To run other models, keep reading!

## Finding supported models

Models in AI Hub are categorized by the supported Qualcomm chipset. To see models that will run on your development kit:

<Steps>
  <Step title="Go to the model list">
    Go to the [model list](https://aihub.qualcomm.com/iot/models).
  </Step>

  <Step title="Select your chipset">
    Under 'Chipset', select:

    * RB3 Gen 2 Vision Kit: 'Qualcomm QCS6490 (Proxy)'
    * RUBIK Pi 3: 'Qualcomm QCS6490 (Proxy)'
    * IQ-9075 EVK: 'Qualcomm QCS9075 (Proxy)'
  </Step>

  <Step title="Filter for quantized models">
    Under 'Model precision', select: 'Quantized'. The NPU on your Dragonwing board only runs quantized models.
  </Step>
</Steps>

## Deploying a model to NPU (Python)

As an example, let's deploy the [Lightweight-Face-Detection](https://aihub.qualcomm.com/iot/models/face_det_lite) model.

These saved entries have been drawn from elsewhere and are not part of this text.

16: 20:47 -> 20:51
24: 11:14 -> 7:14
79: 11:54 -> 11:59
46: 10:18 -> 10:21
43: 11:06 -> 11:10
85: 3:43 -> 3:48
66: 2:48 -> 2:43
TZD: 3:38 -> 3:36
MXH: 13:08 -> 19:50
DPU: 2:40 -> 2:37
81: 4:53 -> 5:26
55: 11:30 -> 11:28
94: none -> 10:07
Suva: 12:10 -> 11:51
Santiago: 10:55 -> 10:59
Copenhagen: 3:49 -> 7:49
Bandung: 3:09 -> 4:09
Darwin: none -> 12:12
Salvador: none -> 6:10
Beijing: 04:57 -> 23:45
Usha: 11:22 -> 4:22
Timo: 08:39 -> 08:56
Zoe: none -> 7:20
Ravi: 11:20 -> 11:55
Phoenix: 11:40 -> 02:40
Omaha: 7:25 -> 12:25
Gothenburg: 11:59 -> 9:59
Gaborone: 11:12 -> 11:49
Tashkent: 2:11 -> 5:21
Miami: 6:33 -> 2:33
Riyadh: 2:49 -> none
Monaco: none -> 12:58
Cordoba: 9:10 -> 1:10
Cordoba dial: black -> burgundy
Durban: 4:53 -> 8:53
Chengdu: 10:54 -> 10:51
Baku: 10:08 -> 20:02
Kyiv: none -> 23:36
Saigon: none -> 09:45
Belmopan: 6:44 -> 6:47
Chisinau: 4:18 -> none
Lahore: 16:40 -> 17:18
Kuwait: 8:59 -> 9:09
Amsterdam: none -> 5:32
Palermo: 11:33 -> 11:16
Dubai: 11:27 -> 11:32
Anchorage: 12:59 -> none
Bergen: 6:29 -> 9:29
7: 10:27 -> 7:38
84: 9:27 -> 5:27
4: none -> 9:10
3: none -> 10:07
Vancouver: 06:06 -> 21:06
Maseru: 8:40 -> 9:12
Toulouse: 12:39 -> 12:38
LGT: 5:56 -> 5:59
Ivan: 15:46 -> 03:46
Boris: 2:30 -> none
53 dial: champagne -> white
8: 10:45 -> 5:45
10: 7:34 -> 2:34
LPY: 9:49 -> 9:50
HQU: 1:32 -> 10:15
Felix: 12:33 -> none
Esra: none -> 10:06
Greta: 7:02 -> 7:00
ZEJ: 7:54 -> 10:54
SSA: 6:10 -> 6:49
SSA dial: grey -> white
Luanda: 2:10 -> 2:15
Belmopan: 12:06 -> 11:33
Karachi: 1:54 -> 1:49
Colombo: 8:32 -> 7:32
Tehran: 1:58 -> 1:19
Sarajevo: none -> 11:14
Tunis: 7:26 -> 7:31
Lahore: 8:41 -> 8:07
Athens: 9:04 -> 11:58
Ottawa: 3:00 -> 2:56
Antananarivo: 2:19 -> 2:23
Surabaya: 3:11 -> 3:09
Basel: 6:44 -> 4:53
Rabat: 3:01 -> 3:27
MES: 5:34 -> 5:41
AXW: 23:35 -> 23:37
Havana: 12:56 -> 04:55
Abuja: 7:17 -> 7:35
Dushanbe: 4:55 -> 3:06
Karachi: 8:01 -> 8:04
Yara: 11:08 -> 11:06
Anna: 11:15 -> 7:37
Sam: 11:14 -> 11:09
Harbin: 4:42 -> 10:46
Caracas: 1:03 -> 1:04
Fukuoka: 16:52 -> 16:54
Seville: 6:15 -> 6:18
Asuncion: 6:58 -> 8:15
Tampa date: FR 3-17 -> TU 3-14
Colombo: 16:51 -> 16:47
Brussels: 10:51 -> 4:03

### Running the example repository

All AI Hub models come with an example repository. This is a good starting point, as it shows exactly how to *run* the model. It shows what the input to your network should look like, and how to interpret the output (here, to map the output tensor to bounding boxes). The example repositories do *NOT* run on the NPU or GPU yet - they run without acceleration. Let's see what our input/output should look like before we move this model to the NPU.

On the AI Hub page for [Lightweight-Face-Detection](https://aihub.qualcomm.com/iot/models/face_det_lite), click "Model repository". This links you to a [README](https://github.com/quic/ai-hub-models/blob/main/qai_hub_models/models/face_det_lite/README.md) file with instructions on how to run the example repository.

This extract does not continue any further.